Hearing loss is not exclusively associated with aging. However, according to the American Academy of Audiology (www.audiology.org), “Hearing impairment is the third most commonly reported chronic problem affecting the aged population … Given the rapid growth in the population over 75 years of age, it is projected that more than 11 million members of this age group will have significant hearing impairments by the turn of the century.”
My mother, who died just a year ago, was the first person I knew with hearing loss; it was also her first disability. Her hearing loss began when she about the age I am now, a fact that had positive and negative ramifications. On the plus side, she accepted using hearing aids, as people sometimes do not when they are older and, shall we say, less flexible. The downside was that assertiveness techniques for the hard-of-hearing were not commonplace, so she ultimately lived with less social interaction than if she had learned those techniques. Remembering mom, this column is a reminder about the strategies you or someone you love can use to be conversationally engaged despite hearing loss.
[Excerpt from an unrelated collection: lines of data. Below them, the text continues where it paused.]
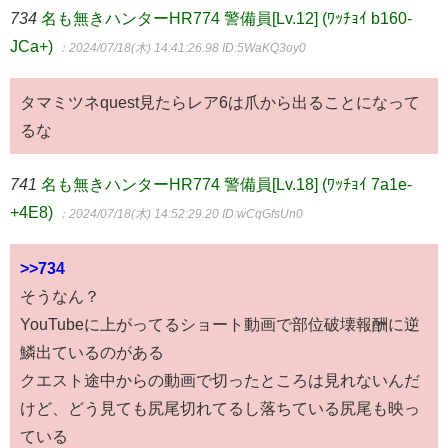
734
名も無きハンターHR774 警備員[Lv.12] (ﾜｯﾁｮｲ b160-
JCa+)
：2024/07/18(木) 14:41:26.98
ID:5WaKQ3oy0
タマミツネquest見たらレア6は爪から出ることになって
るな
741
名も無きハンターHR774 警備員[Lv.18] (ﾜｯﾁｮｲ 7a1e-
+4E8)
：2024/07/18(木) 14:52:29.20
ID:wCqGfsUn0
>>734
そうなん？
YouTubeに上がってるショート動画で部位破壊報酬に逆
鱗出ているのがある
クエスト途中からの動画で切ったところは見れないんだ
けど、どう見ても尻尾切れてるし落ちている尻尾も映っ
ている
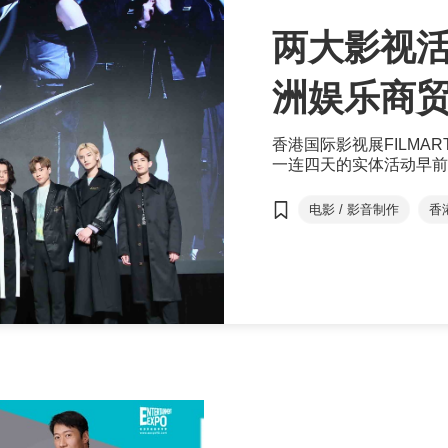
两大影视活
洲娱乐商
香港国际影视展FILMART及
一连四天的实体活动早前
过7,300名业界人士
线上平台将继续开放至4
电影 / 影音制作
香
Entertainment Exp...
亚洲影视娱乐论坛
恋爱实境节目
We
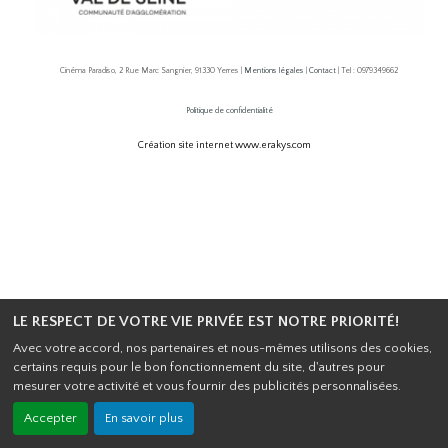
Cinéma Paradiso, 2 Rue Marc Sangnier, 91330 Yerres |
Mentions légales
|
Contact
| Tel : 0979349662
Politique de confidentialité
Création site internet www.erakys.com
LE RESPECT DE VOTRE VIE PRIVÉE EST NOTRE PRIORITÉ!
Avec votre accord, nos partenaires et nous-mêmes utilisons des cookies,
certains requis pour le bon fonctionnement du site, d'autres pour
mesurer votre activité et vous fournir des publicités personnalisées.
Accepter
En savoir plus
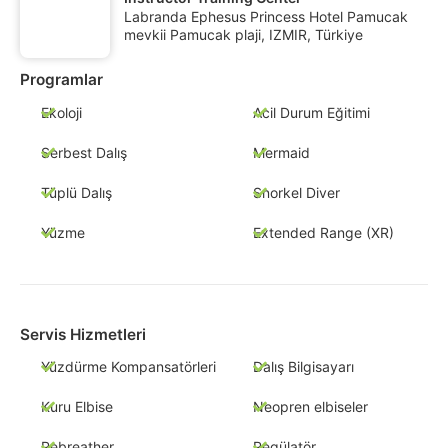
Labranda Ephesus Princess Hotel Pamucak
mevkii Pamucak plaji, IZMIR, Türkiye
Programlar
Ekoloji
Acil Durum Eğitimi
Serbest Dalış
Mermaid
Tüplü Dalış
Snorkel Diver
Yüzme
Extended Range (XR)
Servis Hizmetleri
Yüzdürme Kompansatörleri
Dalış Bilgisayarı
Kuru Elbise
Neopren elbiseler
Rebreather
Regülatör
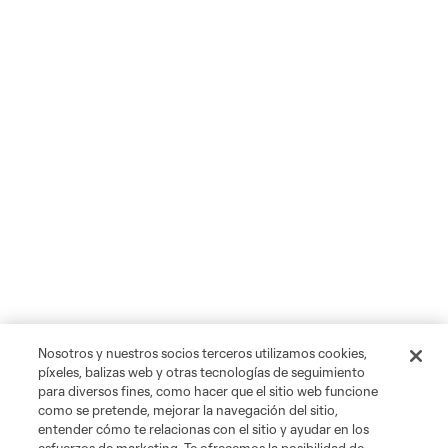
Nosotros y nuestros socios terceros utilizamos cookies,
píxeles, balizas web y otras tecnologías de seguimiento
para diversos fines, como hacer que el sitio web funcione
como se pretende, mejorar la navegación del sitio,
entender cómo te relacionas con el sitio y ayudar en los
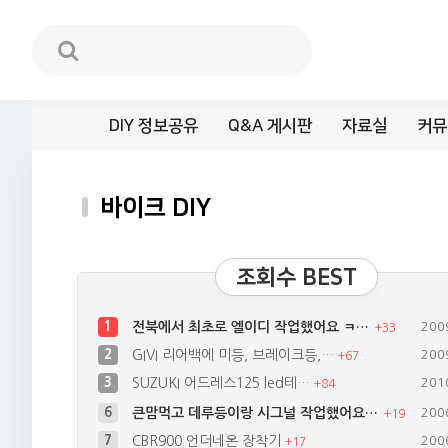
DIY 정보공유
Q&A 게시판
자료실
커뮤
바이크 DIY
조회수 BEST
1
전북에서 최초로 엘이디 작업했어요 ㅋ…
200
+
33
2
GIVI 리어백에 미등, 브레이크등,…
200
+
67
3
SUZUKI 어드레스125 led테…
201
+
84
6
큰맘먹고 데루등이랑 시그널 작업했어요…
200
+
19
7
CBR900 언더네온 장착기
200
+
17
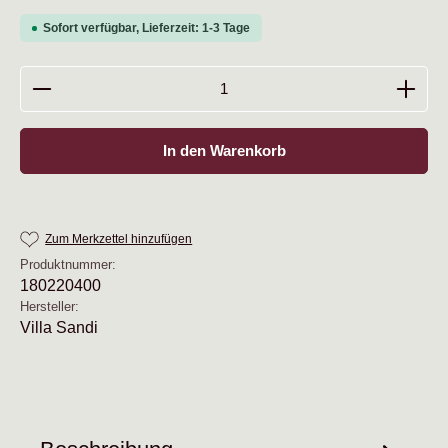
Sofort verfügbar, Lieferzeit: 1-3 Tage
Produkt Anzahl: Gib den gewünschten Wert ein oder b
In den Warenkorb
Zum Merkzettel hinzufügen
Produktnummer:
180220400
Hersteller:
Villa Sandi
Robert R. Sweetow in his article, “Training the adult brain to listen” (The Hearing Journal, 2005), mentions the importance of being an assertive listener, who asks a speaker to slow down or face forward for better audibility. Another strategy is asking the speaker to rephrase rather than repeat. Others are more subtle and require quite a bit of intentionality, such as setting the acoustic environment by asking that a door to a passageway be closed. A good listening assertiveness tip is available from Hearing Loss of Washington: a button or a visor for your car that reads, “I lip read. Please face me and speak clearly.”
A strategy to avoid is to bluff, pretending to hear; likewise, either dropping out of a conversation altogether or monopolizing it are called ‘maladaptive strategies.’
Above all, remember that hearing aids will only help to solve a hearing problem, not a listening problem. Technologies exist to help retrain the brain to listen more effectively. You can find out about them from a certified audiologist, whom you can locate through the Washington Society of Audiology, at www.washingtonaudiology.org or the Hearing Loss Association of Washington www.hearingloss-wa.org/faq_hearing_aids.htm.
My mom used “Huh?” quite a bit. Despite entertaining moments, like when she understood me to be offering her not a salmon omelet for breakfast, but salmonella, we’d all have been better off with assertive listening.